## [WHAT IS REQUIRED]
The lines to copy are those in the listing below that contain the word "Таблица".

## [RECORDS FOR THIS EXERCISE]
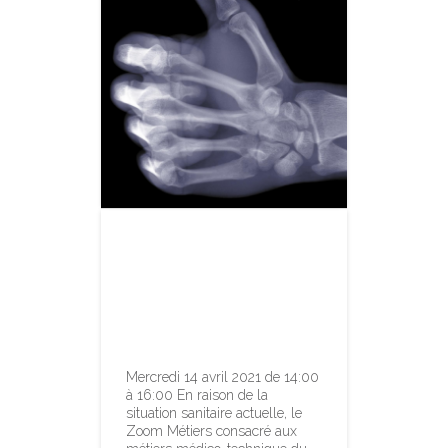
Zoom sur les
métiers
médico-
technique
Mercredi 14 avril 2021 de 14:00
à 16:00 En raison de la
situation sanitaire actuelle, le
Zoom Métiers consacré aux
...
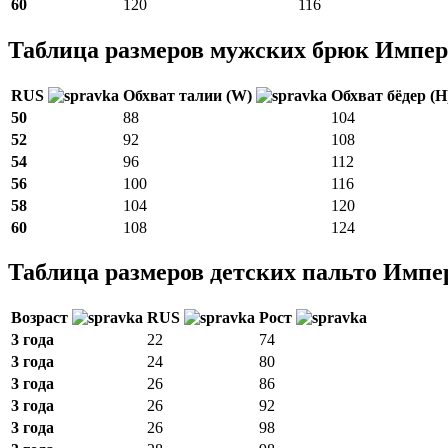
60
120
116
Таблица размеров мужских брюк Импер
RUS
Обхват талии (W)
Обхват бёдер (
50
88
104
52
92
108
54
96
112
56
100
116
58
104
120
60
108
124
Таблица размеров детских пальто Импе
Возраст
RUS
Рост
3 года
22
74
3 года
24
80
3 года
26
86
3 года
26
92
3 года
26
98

## [WRITTEN SOLUTION]
Таблица размеров мужских брюк Импер
Таблица размеров детских пальто Импе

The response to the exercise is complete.